Failure by Ferguson voters to approve a property tax increase should have no “major effects” on the city’s agreement with the U.S. Department of Justice or efforts to adopt community policing in the St. Louis suburb where Michael Brown was fatally shot by an officer, the city manager said Wednesday.

Ferguson voters on Tuesday approved a sales tax increase but rejected a property tax hike proposal. The taxes were meant to reduce a $2.9 million deficit and help fund changes mandated in a Justice Department agreement aimed at improving Ferguson’s criminal justice system. Those changes will cost an estimated $2.3 million over three years.

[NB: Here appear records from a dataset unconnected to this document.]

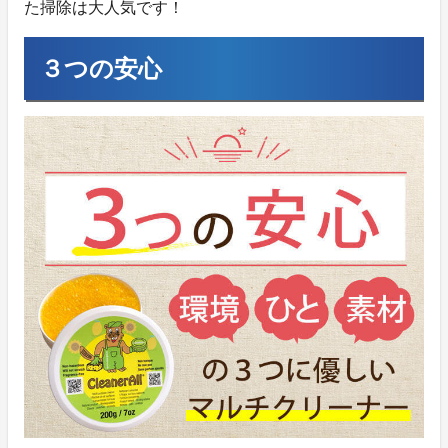
た掃除は大人気です！
３つの安心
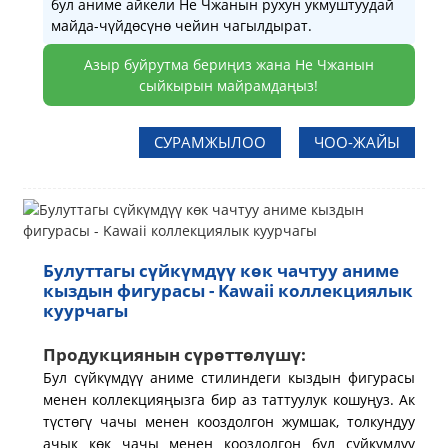
бул аниме айкели Не Чжанын рухун укмуштуудай
майда-чүйдөсүнө чейин чагылдырат.
Азыр буйрутма бериңиз жана Не Чжанын
сыйкырын майрамдаңыз!
СУРАМЖЫЛОО
ЧОО-ЖАЙЫ
Булуттагы сүйкүмдүү көк чачтуу аниме
кыздын фигурасы - Kawaii коллекциялык
куурчагы
Продукциянын сүрөттөлүшү:
Бул сүйкүмдүү аниме стилиндеги кыздын фигурасы
менен коллекцияңызга бир аз таттуулук кошуңуз. Ак
түстөгү чачы менен кооздолгон жумшак, толкундуу
ачык көк чачы менен кооздолгон бул сүйкүмдүү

In a statement Wednesday, City Manager De’Carlon Seewood said failure of the measure will force a close look at the city budget.

“There may be some reduction in services but we do not believe there will be any major effects to the Consent Decree agreement, or our Community policing model,” Seewood said.

Ferguson is already planning across-the-board pay cuts of 3 percent for all employees.

The sales tax is expected to generate more than $1.2 million annually, but about one-third of that goes to a capital improvements fund, not general revenue.

In addition to the deficit, Ferguson must, as part of the Justice Department agreement, hire a monitor; implement diversity training for police; purchase software and hire staff to analyze records; and outfit all officers and jail workers with body cameras.

Brown, 18, who was black and unarmed, was shot during a street confrontation with white officer Darren Wilson on Aug. 9, 2014. A grand jury and the Justice Department cleared Wilson in the shooting.

The shooting led to a Justice Department investigation of Ferguson police and court practices.

The City Council last month agreed to the settlement after first rejecting it a month earlier.